Se levantaron con los primeros
claros el día del Pilar. Juntos reinician la marcha. Encontraron rodadas de
carros. Más adelante les sorprende el toque de campanas. Desde un alto
descubren a distancia un pueblo. Unos pastores les informan de que el pueblo es
Cantalojas y que está en poder de los nacionales. Se desplegaron para no llamar
la atención. Unos lugareños que vigilaban armados en tierra de nadie, con orden
de disparar ante la menor sospecha, desobedecen la orden y les dejan seguir su
camino.
En Cantalojas asistieron a la Misa
Mayor, y después de declarar y tomar algo de alimento, desde el pequeño a modo
cuartel que había montado en una casa de la plaza, llamaron por teléfono al
padre de Vicente, coronel del ejército nacional.
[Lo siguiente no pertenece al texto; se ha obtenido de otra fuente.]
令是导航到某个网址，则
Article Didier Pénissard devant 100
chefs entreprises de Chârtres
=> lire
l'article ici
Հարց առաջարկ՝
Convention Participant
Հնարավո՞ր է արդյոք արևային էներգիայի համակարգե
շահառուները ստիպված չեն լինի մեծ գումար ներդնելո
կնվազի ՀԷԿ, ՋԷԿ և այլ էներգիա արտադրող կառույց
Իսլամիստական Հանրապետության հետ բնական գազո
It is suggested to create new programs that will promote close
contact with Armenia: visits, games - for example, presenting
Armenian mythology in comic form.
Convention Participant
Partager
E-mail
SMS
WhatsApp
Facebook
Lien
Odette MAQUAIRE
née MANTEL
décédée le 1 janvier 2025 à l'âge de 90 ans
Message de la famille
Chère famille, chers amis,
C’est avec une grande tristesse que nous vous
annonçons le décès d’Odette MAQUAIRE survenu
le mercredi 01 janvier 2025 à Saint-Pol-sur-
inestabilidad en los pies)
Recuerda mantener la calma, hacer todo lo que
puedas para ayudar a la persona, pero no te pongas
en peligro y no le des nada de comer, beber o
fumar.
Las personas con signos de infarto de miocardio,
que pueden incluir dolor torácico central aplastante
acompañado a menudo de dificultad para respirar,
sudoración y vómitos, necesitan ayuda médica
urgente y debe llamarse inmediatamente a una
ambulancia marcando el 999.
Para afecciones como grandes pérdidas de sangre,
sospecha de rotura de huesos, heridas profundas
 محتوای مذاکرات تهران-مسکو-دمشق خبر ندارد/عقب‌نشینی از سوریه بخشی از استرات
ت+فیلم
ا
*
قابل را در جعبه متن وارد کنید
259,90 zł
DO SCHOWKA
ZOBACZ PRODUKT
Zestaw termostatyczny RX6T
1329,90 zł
Al día siguiente los llevaron
a Jadraque, donde ya había acudido el padre de Vicente. Nuevas declaraciones, y
traslado a Burgos donde les aguardaba el Padre.
Los detalles de carácter
sobrenatural se omiten, aunque son fáciles de advertir, y aun leer en alguna de
las biografías que existen sobre el inminente beato de la Iglesia, de lo que
puedo dar fe por su propio testimonio, de quien en vida recordó con especial
cariño a todos estos pueblos.
(En las fotografía: Paisaje de los alrededores del Pico Ocejón; Don Álvaro del Portillo, y vista parcial del Cantalojas.